Building Vantage: The Problem I Couldn't Not Solve
There's no common identifier linking hospital data at scale. GPO codes, inconsistent naming, manual CRM entry. Just mountains of data that almost match and never quite do. Here's what I built to fix it.
Across almost every state, you'll find dozens of independent variations of St. Luke's, St. Joseph, Methodist Hospital, St. Mary's, and Mercy Hospital. Nobody warned me that it would become my problem. Now it's the one I'm trying to solve.
That project is Vantage. Here's where it started and where it is now.
The problem
When I joined Chemence, I needed a total addressable market. We had a hospital data platform tracking facilities nationwide. We had HubSpot with our current customers. We had GPO rosters and distributor data. All I wanted was to combine them: here are the facilities we can sell to, here are the ones we already do, here's the gap.

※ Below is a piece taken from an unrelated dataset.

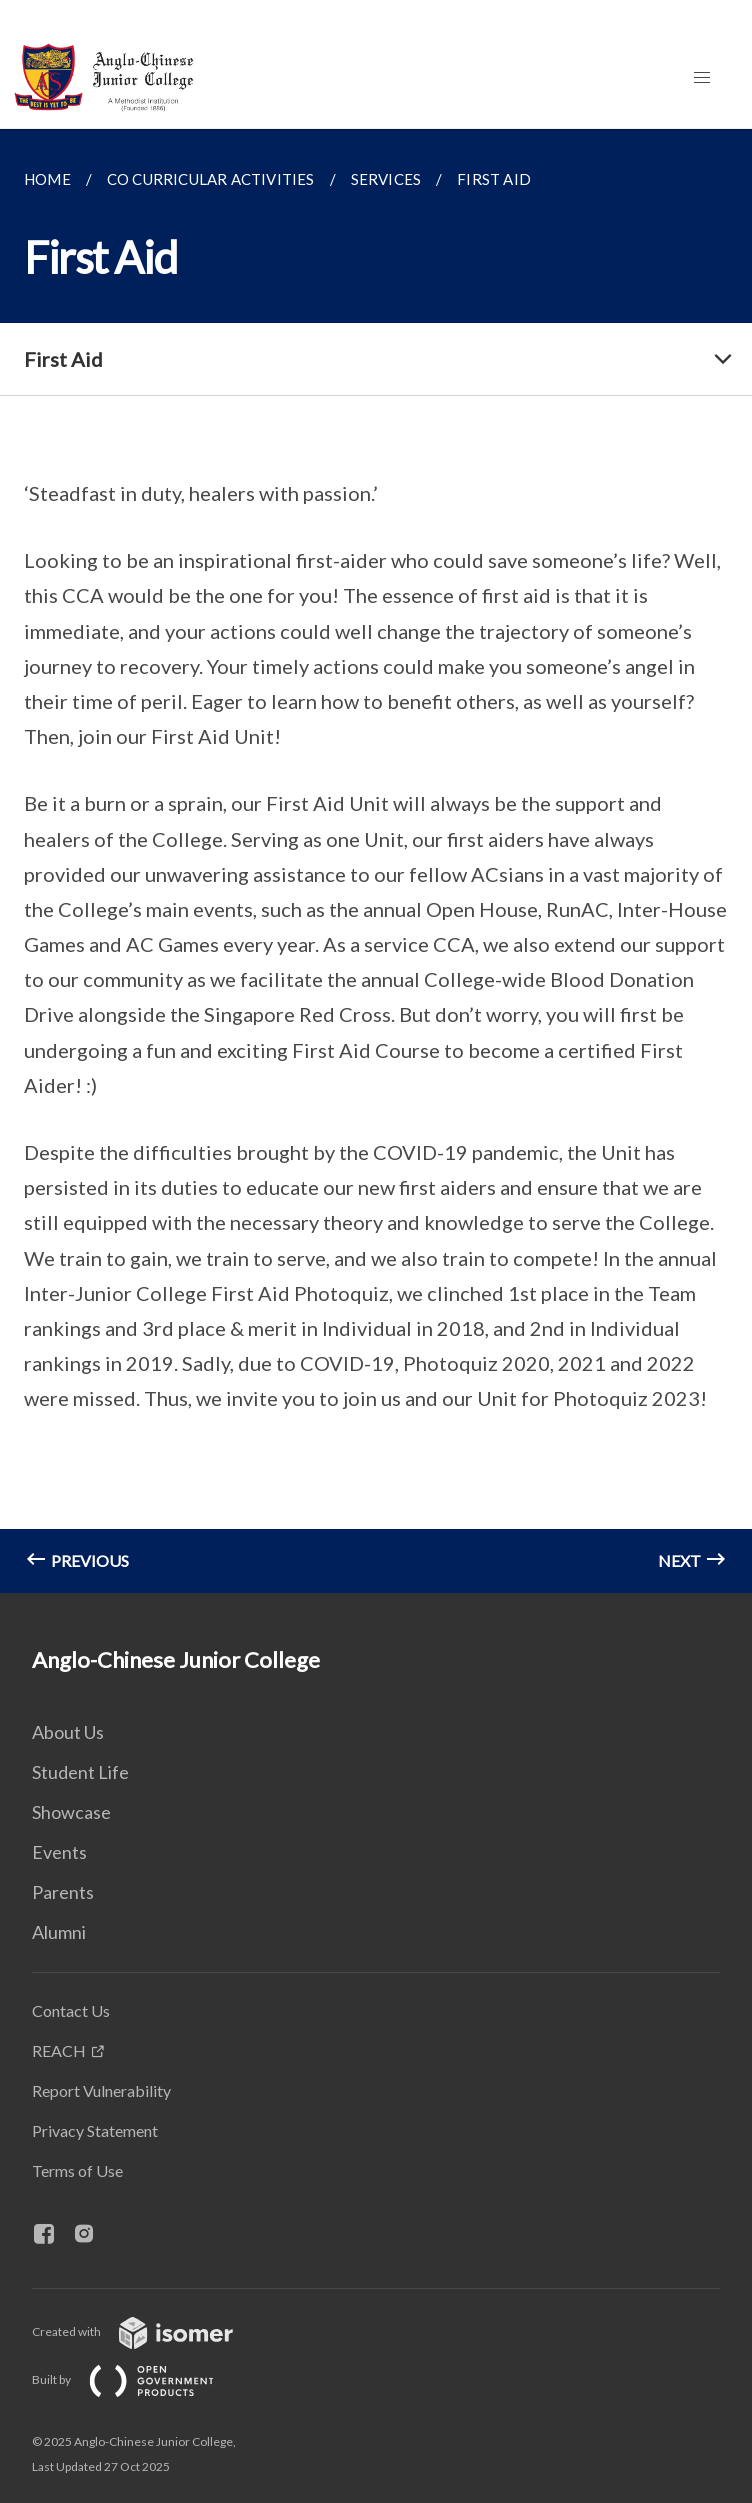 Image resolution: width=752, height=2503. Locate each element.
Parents (63, 1892)
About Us (68, 1732)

The problem is that there's no common identifier linking it all together. GPOs use their own codes. Health systems name the same facility differently across sources. CRM records show whatever someone typed during onboarding. No standard. No universal facility ID. Just mountains of data that almost match and never quite do.
That's not a data problem. That's an infrastructure problem. Those are the kind I can't leave alone.
What I built first
Not a dashboard. Not a map. A matching engine.
Street address. Zip code. Website domain. Phone number. You take every data point that could identify a facility and build logic around it. Three of four matching signals probably mean it's the same place. Score the confidence, flag the uncertain ones for human review, and let the clear matches run.
The first version runs entirely locally. Python, fuzzy matching logic, no external API calls. Fast, private, works offline.
The first time the localhost loaded and actually showed me what I'd built, I sat there for a minute. I knew I'd written the code. But seeing it render in a browser for the first time was something else. That was the moment it stopped being a theory.
For the hard cases, I added LLM support. The AI handles ambiguous matches. The rules handle the volume. A human reviews anything the system isn't confident about before it gets accepted.
And then the naming problem. Eight or nine facilities with the address "1 Medical Way" in the same state, each with a different ZIP code. The matching problem isn't just messy data. It's that American healthcare facilities genuinely have nearly identical names and addresses at scale. Solvable. Takes longer than you think to solve it properly.
What it looks like when it works
Take a major regional health system with 200 facilities under one parent organization.
Most reps don't know which of those 200 are customers. They don't know which ones fall under the same corporate contract. They're planning their week with incomplete information and hoping for the best.
Vantage changes that. Open the platform, and that health system is one record with all 200 children attached. Fifty are customers. One hundred fifty aren't. Here's what each non-customer facility could plausibly spend based on procedure volume. Here are the three highest-priority targets. Here's where they are on the map.
The map is the part I care most about. A rep planning a field day can see every customer and prospect pinned to an actual address. Filter by proximity. Find a prospect worth stopping in on. That hour stops disappearing.
Visibility and control. That's the whole point.
What building this has taught me
I came into this project new to app development and barely familiar with LLMs. I knew the problem. I had a rough solution in my head. Everything between those two points I figured out by hitting walls.
Database architecture. API integration. Frontend development. UX. Deployment. None of it was in my background. All of it is now.
Every wall forces understanding you wouldn't get any other way. That's the real value of a project like this. Not the product. What you have to become to build it.
Where it's going
Vantage is not finished. It's a working system built by one person in their spare time, and it shows in places.
The next step is a small open beta with a few healthcare companies willing to work through the rough edges with real data. If you're in healthcare sales and this problem sounds familiar, get in touch.
After the beta, we tackle more problems and figure out more solutions. That's not a plan. It's just who I am. I can't see something broken and walk past it. I have never been able to.